Quickstart — offline, scripted body (works immediately)

from afferent import Embodiment
from afferent.types import Observation, VisualElement

screen0 = Observation(
    ts=0.0, frontmost_app="Firefox",
    elements=[VisualElement("Run", (0.80, 0.20, 0.10, 0.04), kind="button")],
)
screen1 = Observation(ts=1.0, frontmost_app="Firefox", ocr_text="running…")

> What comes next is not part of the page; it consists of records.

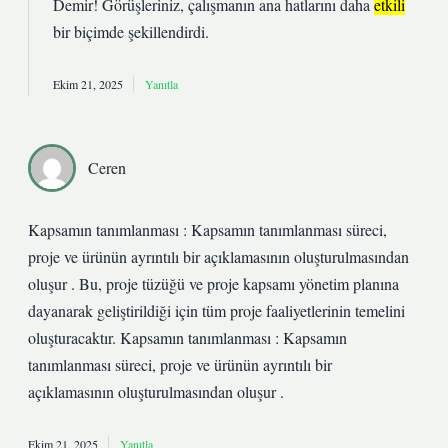
Demir! Görüşleriniz, çalışmanın
ana hatlarını
daha
etkili
bir biçimde şekillendirdi.
Ekim 21, 2025
Yanıtla
Ceren
Kapsamın tanımlanması : Kapsamın tanımlanması süreci,
proje ve ürünün ayrıntılı bir açıklamasının oluşturulmasından
oluşur . Bu, proje tüzüğü ve proje kapsamı yönetim planına
dayanarak geliştirildiği için tüm proje faaliyetlerinin temelini
oluşturacaktır. Kapsamın tanımlanması : Kapsamın
tanımlanması süreci, proje ve ürünün ayrıntılı bir
açıklamasının oluşturulmasından oluşur .
Ekim 21, 2025
Yanıtla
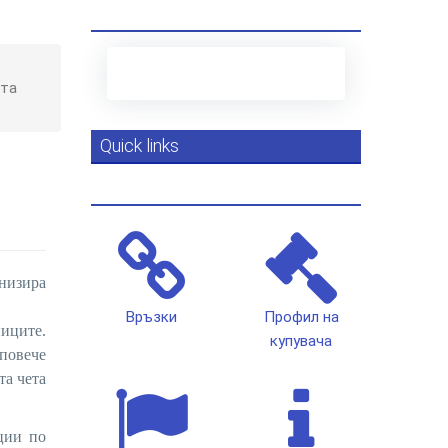
ата
Quick links
анизира
Връзки
Профил на
иците.
купувача
повече
та чета
кции по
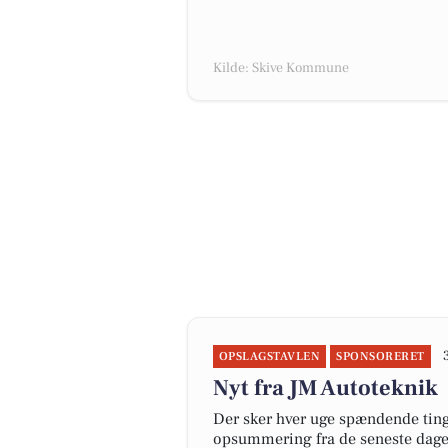
Kilde: Skive Kommune
OPSLAGSTAVLEN
SPONSORERET
Nyt fra JM Autoteknik
Der sker hver uge spændende ting 
opsummering fra de seneste dag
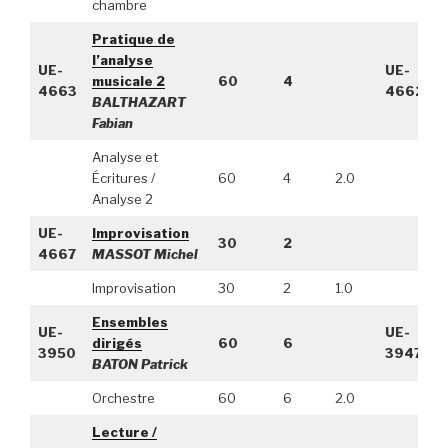
chambre
Pratique de
l’analyse
UE-
UE-
musicale 2
60
4
4663
4662
BALTHAZART
Fabian
Analyse et
Écritures /
60
4
2.0
Analyse 2
UE-
Improvisation
30
2
4667
MASSOT Michel
Improvisation
30
2
1.0
Ensembles
UE-
UE-
dirigés
60
6
3950
3947
BATON Patrick
Orchestre
60
6
2.0
Lecture /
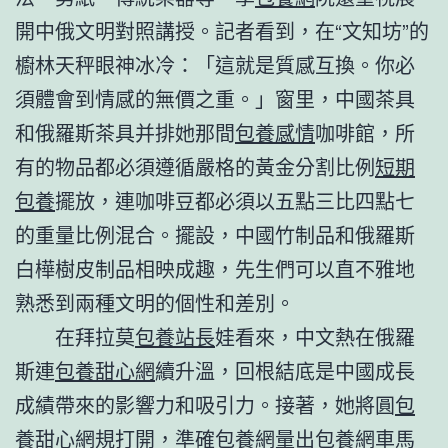
開中俄文明對照講授。記者看到，在“文知坊”的
櫥林天秤眼神冰冷：「這就是質感互換。你必
須體會到情感的無價之重。」窗里，中國茶具
和俄羅斯茶具并排她那間
包養感情
咖啡館，所
有的物品都必須遵循嚴格的黃金分割比例
短期
包養
擺放，連咖啡豆都必須以五點三比四點七
的重量比例混合。擺設，中國竹制品和俄羅斯
白樺樹皮制品相映成趣，先生們可以直不雅地
熟悉到兩種文明的個性和差別。
在拜拉莫
包養站長
娃看來，中文熱在俄羅
斯連
包養甜心網
續升溫，回根結底是中國成長
成績帶來的影響力和吸引力。接著，她將圓
包
養甜心網
規打開，準確
包養網
量出
包養網車馬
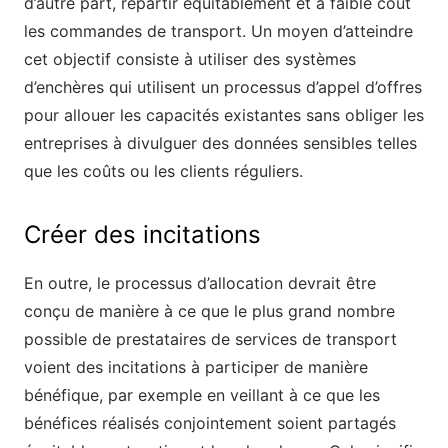
d’autre part, répartir équitablement et à faible coût
les commandes de transport. Un moyen d’atteindre
cet objectif consiste à utiliser des systèmes
d’enchères qui utilisent un processus d’appel d’offres
pour allouer les capacités existantes sans obliger les
entreprises à divulguer des données sensibles telles
que les coûts ou les clients réguliers.
Créer des incitations
En outre, le processus d’allocation devrait être
conçu de manière à ce que le plus grand nombre
possible de prestataires de services de transport
voient des incitations à participer de manière
bénéfique, par exemple en veillant à ce que les
bénéfices réalisés conjointement soient partagés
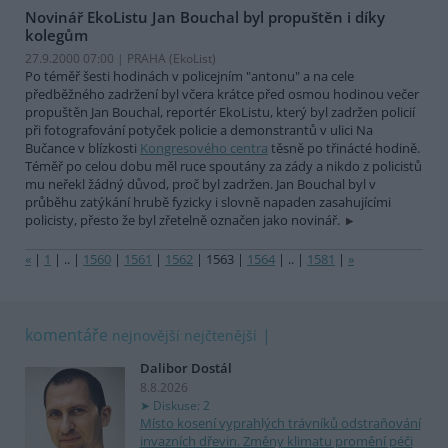
Novinář EkoListu Jan Bouchal byl propuštěn i díky
kolegům
27.9.2000 07:00 | PRAHA (EkoList)
Po téměř šesti hodinách v policejním "antonu" a na cele
předběžného zadržení byl včera krátce před osmou hodinou večer
propuštěn Jan Bouchal, reportér EkoListu, který byl zadržen policií
při fotografování potyček policie a demonstrantů v ulici Na
Bučance v blízkosti
Kongresového centra
těsně po třinácté hodině.
Téměř po celou dobu měl ruce spoutány za zády a nikdo z policistů
mu neřekl žádný důvod, proč byl zadržen. Jan Bouchal byl v
průběhu zatýkání hrubě fyzicky i slovně napaden zasahujícími
policisty, přesto že byl zřetelně označen jako novinář.
«
|
1
|
..
|
1560
|
1561
|
1562
|
1563
|
1564
|
..
|
1581
|
»
komentáře
nejnovější
nejčtenější
Dalibor Dostál
8.8.2026
Diskuse: 2
Místo kosení vyprahlých trávníků odstraňování
invazních dřevin. Změny klimatu promění péči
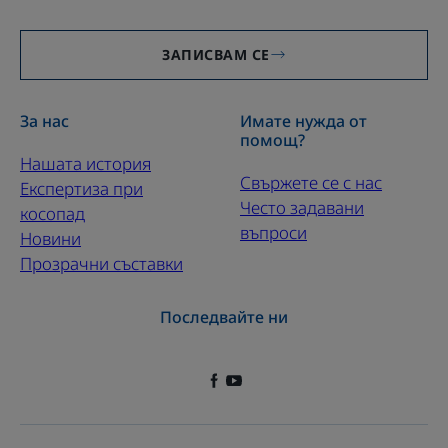
ЗАПИСВАМ СЕ
За нас
Имате нужда от
помощ?
Нашата история
Свържете се с нас
Експертиза при
Често задавани
косопад
въпроси
Новини
Прозрачни съставки
Последвайте ни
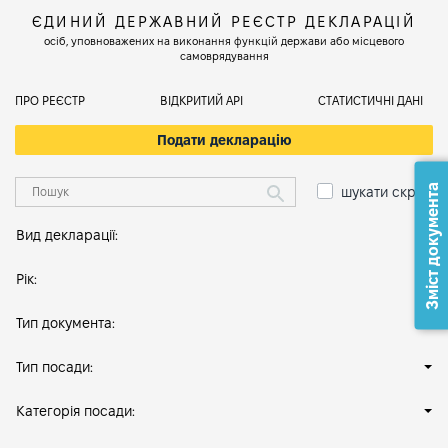
ЄДИНИЙ ДЕРЖАВНИЙ РЕЄСТР ДЕКЛАРАЦІЙ
осіб, уповноважених на виконання функцій держави або місцевого
самоврядування
ПРО РЕЄСТР
ВІДКРИТИЙ АРІ
СТАТИСТИЧНІ ДАНІ
Подати декларацію
Зміст документа
шукати скрізь
Вид декларації:
Рік:
Тип документа:
Тип посади:
Категорія посади:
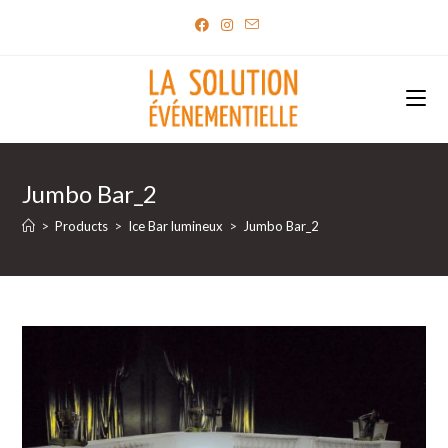
Skip
to
content
Jumbo Bar_2
>
Products
>
Ice Bar lumineux
>
Jumbo Bar_2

em = Embodiment.fake(script=[screen0, screen1])     # read_only=False for the demo

print(em.observe().render_text())                   # afferent: see the screen
res = em.click("Run")                               # efferent: locate + click
print(res.ok, res.steps, res.state_after.ocr_text)  # grounded outcome

Quickstart — live, your Mac

from afferent import Embodiment

# Eyes only by default (read_only=True) — zero blast radius.
em = Embodiment.macos()
print(em.capabilities())                 # {'pixels','click','type','key'} if cliclick installed
print(em.observe().render_text())        # frontmost app + screenshot frame

# Opt into hands, gated by a confirm callback you control:
em = Embodiment.macos(read_only=False, confirm=lambda d: input(f"{d}? [y/N] ") == "y")
em.click_at(0.5, 0.5)

Eyes use the built-in screencapture (grant Screen Recording); hands use cliclick (brew install cliclick, grant Accessibility). Missing tools degrade gracefully — capabilities() reflects what's actually available.

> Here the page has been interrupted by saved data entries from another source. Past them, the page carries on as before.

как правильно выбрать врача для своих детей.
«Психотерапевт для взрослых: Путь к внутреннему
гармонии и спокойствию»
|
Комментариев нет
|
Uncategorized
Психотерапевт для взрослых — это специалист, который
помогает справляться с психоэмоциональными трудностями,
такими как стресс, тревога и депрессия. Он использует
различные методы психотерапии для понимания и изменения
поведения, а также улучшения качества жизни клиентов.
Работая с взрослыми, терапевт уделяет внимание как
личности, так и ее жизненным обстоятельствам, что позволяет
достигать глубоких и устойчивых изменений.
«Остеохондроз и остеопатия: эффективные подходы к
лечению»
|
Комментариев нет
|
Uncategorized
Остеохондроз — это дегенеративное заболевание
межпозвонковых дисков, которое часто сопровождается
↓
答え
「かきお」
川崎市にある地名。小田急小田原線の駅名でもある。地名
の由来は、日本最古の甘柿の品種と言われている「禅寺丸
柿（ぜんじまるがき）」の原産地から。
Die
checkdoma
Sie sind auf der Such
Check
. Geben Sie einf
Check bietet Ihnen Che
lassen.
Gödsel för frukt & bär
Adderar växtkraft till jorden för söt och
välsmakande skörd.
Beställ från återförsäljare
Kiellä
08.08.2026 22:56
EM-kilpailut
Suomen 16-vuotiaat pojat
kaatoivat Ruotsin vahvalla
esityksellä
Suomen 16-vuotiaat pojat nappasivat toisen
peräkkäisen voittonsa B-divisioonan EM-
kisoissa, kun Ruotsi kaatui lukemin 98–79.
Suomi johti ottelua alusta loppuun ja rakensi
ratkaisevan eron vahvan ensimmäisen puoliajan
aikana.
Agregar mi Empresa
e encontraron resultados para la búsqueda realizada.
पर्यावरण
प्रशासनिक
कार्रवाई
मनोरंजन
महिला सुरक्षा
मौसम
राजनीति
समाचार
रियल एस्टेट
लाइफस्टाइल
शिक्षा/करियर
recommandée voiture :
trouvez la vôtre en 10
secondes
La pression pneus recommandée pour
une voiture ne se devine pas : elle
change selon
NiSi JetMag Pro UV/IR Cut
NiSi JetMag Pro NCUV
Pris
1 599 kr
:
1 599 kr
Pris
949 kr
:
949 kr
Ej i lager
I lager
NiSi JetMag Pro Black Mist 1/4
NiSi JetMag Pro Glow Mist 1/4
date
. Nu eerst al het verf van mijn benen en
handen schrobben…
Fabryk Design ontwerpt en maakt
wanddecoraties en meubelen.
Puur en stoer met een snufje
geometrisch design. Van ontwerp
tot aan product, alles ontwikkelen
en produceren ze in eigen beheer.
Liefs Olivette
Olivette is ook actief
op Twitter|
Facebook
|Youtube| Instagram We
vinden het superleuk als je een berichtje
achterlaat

Driving a remote machine — the BT HID gateway

MacOSBackend drives the host it runs on. To drive a different computer — one you can't run code on — afferent ships a Bluetooth-HID body: a Raspberry Pi bonded to one or more targets like a multi-device keyboard/mouse, exposing a REST API. The consumer side is stdlib-only:

from afferent import Embodiment, PiHidBackend

# Pin to one target by its Bluetooth MAC; several can stay connected at once
# and only the addressed machine receives input.
be = PiHidBackend(base_url="http://10.0.0.2:8080",
                  host_mac="84:2F:57:7D:85:21")
em = Embodiment(be, read_only=False)

em.key("cmd+tab")              # app switch on that machine
em.type_text("hello\n")        # types only on that host
be.client.set_active_host(...) # or route unaddressed calls

A gateway is hands without eyes — it sends relative motion and key/text reports, so type_text / key / scroll work directly, but absolute click_at(x_pct, y_pct) needs a homer= (a visual servo that watches the screen and drives the cursor to the target). Inject one if your consumer has eyes; otherwise pct clicks return ok=False with a clear reason.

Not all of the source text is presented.